Physical therapist, personal trainers stress the importance of good form during workouts
At some point in their four years at college, most students have probably promised themselves something along the lines of “I’m going to go to the gym at least five days a week from now on.”
It’s an admirable intention that serves as a great way to counteract the notorious “freshman 15.” However, proper workout form is not always practiced correctly.
“We have several students that come in on a routine basis, some that use [the Activities and Recreation Center (ARC)] sparingly and some that never use the facility,” said Tyler Scudero, coordinator for informal recreation for UC Davis’ Campus Recreation and Union (CRU). “Our goal with the ARC is to provide an atmosphere where students, staff, faculty, alumni and the surrounding Davis community can receive a workout.”
Although the ARC is open to undergraduate and graduate students most hours of the week during the academic school year, there are still many who are not interested in making use of this campus resource.
Yvonne Lo, second-year atmospheric science graduate student, said that while she would like to work out in the weight-room, she does not feel comfortable around the “serious lifters” who usually occupy this space.
“It’s intimidating because there [are] so many people,” Lo said. “Because I need help with my form, I have to have someone there with me.”
Bad form in fitness training is widely prevalent in gyms, and college students are especially prone to this, mostly due to their hectic schedules that allow no time for practice.
In light of this, quick workouts would be ideal. However, this can lead to improper lifting and overworking certain parts of the body. This has detrimental physical effects, including lifelong injuries if handled incorrectly.
“I see people doing bicep curls, but using their back and the rest of their arms too much,” said Scott Nelson, a fourth-year atmospheric science major. “Also deadlifts and planks — a lot of people arch too much and end up putting all the pressure on their back.”
Austin Hendrickson, fourth-year exercise biology major and personal trainer at the ARC, agreed with Nelson’s observations and said he observes form mistakes frequently at the ARC.
“The biggest [mistakes] come from misuse of squat racks — so front squats, back squats and deadlifts,” Hendrickson said. “They are easiest to injure yourself because they involve full body awareness and control.”
According to Susan Koo, physical therapist at Sutter Physical Therapy in Woodland, the most common weight lifting injury that she has encountered is lower back pain from faulty deadlift forms.
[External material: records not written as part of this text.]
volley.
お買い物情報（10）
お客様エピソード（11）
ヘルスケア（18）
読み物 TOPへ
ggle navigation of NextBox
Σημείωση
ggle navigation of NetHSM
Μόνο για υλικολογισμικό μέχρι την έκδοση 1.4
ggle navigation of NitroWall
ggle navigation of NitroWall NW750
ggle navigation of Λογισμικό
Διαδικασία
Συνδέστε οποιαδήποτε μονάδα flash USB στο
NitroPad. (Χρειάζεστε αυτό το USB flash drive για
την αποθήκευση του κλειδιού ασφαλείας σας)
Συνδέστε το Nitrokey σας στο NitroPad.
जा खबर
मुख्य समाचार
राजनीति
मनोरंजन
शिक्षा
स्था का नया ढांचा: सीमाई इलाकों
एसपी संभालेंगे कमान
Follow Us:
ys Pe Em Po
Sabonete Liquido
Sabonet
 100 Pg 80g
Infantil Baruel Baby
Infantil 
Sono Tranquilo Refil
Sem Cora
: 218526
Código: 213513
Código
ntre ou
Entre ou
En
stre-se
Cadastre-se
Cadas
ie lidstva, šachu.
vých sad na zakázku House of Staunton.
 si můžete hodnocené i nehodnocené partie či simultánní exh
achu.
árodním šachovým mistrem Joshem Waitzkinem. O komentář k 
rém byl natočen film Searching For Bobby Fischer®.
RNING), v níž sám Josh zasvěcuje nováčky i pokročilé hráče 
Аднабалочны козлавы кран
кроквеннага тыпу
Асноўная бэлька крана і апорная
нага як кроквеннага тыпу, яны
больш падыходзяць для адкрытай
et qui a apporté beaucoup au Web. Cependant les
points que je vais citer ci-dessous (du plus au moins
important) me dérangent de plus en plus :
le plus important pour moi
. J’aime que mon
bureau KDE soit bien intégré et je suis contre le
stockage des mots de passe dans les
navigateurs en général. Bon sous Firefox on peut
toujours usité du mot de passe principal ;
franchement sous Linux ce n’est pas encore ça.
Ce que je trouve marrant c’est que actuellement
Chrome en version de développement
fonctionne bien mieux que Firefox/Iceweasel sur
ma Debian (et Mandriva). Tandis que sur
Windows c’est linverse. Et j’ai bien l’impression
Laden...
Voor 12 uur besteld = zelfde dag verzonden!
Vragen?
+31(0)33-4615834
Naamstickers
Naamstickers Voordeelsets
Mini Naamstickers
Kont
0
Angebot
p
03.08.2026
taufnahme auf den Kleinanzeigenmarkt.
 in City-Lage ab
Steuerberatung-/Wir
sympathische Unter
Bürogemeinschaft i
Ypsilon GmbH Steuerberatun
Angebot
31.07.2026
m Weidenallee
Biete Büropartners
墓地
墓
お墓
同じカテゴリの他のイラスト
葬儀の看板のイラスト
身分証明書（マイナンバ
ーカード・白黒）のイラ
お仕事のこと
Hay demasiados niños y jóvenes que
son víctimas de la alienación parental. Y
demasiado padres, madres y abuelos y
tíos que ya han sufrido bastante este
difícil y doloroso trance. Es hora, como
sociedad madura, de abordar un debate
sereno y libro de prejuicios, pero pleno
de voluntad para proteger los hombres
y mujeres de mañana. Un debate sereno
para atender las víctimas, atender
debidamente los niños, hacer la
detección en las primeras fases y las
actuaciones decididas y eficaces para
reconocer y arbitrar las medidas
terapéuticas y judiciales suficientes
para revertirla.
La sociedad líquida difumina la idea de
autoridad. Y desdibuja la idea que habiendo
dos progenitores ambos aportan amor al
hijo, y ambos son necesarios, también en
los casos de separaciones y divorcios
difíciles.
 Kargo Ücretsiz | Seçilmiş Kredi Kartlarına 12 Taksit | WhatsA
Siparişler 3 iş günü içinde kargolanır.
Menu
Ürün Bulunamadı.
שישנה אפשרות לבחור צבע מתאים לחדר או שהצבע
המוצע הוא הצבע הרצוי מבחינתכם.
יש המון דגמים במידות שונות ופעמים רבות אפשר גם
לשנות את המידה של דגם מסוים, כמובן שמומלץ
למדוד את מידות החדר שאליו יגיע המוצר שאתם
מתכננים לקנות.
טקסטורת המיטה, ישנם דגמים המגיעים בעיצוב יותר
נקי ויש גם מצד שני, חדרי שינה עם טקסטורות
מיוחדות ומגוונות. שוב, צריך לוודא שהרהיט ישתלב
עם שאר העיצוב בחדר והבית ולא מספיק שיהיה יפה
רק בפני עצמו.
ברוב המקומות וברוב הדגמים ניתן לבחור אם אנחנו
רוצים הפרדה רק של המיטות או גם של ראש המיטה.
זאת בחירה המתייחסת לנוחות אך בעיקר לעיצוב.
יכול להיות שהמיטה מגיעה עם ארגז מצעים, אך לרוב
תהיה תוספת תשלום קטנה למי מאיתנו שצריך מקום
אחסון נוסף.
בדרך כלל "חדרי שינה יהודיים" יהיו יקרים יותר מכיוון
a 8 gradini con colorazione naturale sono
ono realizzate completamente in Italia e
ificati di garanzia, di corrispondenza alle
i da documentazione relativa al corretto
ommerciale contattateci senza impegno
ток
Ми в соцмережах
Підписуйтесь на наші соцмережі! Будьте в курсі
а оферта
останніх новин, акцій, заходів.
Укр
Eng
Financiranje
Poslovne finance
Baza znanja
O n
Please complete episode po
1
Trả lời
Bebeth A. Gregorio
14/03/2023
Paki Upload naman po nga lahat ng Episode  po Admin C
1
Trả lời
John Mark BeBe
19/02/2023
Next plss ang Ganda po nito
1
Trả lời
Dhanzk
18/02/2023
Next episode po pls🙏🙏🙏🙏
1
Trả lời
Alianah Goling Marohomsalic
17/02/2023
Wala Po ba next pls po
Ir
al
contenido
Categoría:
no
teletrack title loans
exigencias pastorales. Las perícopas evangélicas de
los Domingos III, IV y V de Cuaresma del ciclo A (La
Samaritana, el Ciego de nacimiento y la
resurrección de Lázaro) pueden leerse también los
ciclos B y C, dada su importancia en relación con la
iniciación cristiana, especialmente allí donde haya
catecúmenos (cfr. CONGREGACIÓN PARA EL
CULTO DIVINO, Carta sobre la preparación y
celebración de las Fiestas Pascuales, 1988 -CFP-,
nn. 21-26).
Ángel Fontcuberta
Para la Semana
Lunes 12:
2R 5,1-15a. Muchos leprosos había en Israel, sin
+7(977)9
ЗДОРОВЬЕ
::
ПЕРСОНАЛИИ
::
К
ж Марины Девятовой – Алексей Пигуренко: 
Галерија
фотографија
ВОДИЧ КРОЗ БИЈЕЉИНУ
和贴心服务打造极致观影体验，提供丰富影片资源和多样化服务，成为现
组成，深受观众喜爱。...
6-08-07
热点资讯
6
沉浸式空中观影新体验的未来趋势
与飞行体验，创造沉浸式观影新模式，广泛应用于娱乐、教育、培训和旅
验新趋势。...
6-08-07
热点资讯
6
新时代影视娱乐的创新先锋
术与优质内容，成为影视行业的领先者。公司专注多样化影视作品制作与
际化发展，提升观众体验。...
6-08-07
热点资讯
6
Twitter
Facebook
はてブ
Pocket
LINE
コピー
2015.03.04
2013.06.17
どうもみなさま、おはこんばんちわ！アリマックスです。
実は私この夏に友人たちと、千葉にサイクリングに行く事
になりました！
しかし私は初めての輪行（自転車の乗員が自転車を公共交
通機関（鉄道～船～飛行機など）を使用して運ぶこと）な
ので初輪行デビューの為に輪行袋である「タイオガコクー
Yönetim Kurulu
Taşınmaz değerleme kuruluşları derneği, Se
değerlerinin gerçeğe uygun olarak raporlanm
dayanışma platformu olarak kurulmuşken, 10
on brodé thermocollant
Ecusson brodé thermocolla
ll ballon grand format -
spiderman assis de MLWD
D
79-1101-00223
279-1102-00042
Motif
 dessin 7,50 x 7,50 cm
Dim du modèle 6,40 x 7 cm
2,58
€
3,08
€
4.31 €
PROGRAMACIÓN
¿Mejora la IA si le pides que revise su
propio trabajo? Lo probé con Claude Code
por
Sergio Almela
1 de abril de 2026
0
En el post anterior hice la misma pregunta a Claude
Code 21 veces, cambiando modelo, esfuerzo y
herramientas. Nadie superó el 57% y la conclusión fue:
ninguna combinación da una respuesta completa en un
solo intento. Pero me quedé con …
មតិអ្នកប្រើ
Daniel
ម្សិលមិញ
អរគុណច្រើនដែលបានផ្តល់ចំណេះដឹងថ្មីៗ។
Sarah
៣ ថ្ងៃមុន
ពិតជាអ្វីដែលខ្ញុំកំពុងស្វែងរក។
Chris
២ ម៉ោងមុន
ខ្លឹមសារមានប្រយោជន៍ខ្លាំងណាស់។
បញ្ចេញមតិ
If it goes unnoticed, the back pain may lead to herniated disks, which can require surgery.
“It’s important to engage your core to stabilize and maintain a neutral spine position when deadlifting,” Koo said. “Make sure to fold at the hips and not the lower back, keep the knees behind the toes, push through the heels and engage the glutes for the lift, and stop at the top with a glute squeeze to straighten the hips without hyperextending the lower back.”
Koo also said that it is important to make sure to continue performing the motion correctly when increasing weights, as many beginners tend to rush through lighter weights, increasing the risk of injury.
“One might have to start the deadlift exercise with lighter weights supported on a small step on either side so the bar is higher and you don’t have to bend as low if your hips are stiff,” Koo said. “But it’s important to train within your ability and range where you can still perform the motion with good form.”
One way students can ensure they learn proper form is by scheduling appointments with the ARC’s personal trainers. The ARC currently has six personal trainers who are certified by the American Council on Fitness and serve Davis students and community members with regards to their workout goals.
Hendrickson, who is also the captain of the men’s rowing club team at UC Davis, stressed that form is a subject matter that should be important to everyone, not just athletes.
“I always recommend to everyone to research the exercises they want to start doing,” Hendrickson said. “There is an overwhelming amount of information out there that is so easily accessible.”
According to Sports Clubs Coordinator Mike Dominguez, the ARC will soon be undergoing renovation which he hopes will promote confidence in students’ workout habits.
“The ARC will be putting more, smaller circuit areas for people so they don’t feel the intimidation of going into this big room with everybody else,” Dominguez said. “It’s so that they can go into a few pockets at the ARC where there’s only ten people, do their workout, and feel more secure because they won’t have to worry about so many people looking at them if they do something silly.”
Dominguez is interested in integrating the ARC’s personal trainers into group exercise classes to ensure students get more direct attention, and to avoid fitness mistakes that could lead to lifelong injuries.
“The best way to learn good technique is working one-on-one with a physical therapist or a certified strength and conditioning trainer,” Koo said. “They can demonstrate and provide the cues needed to perform the exercise safely and correctly.”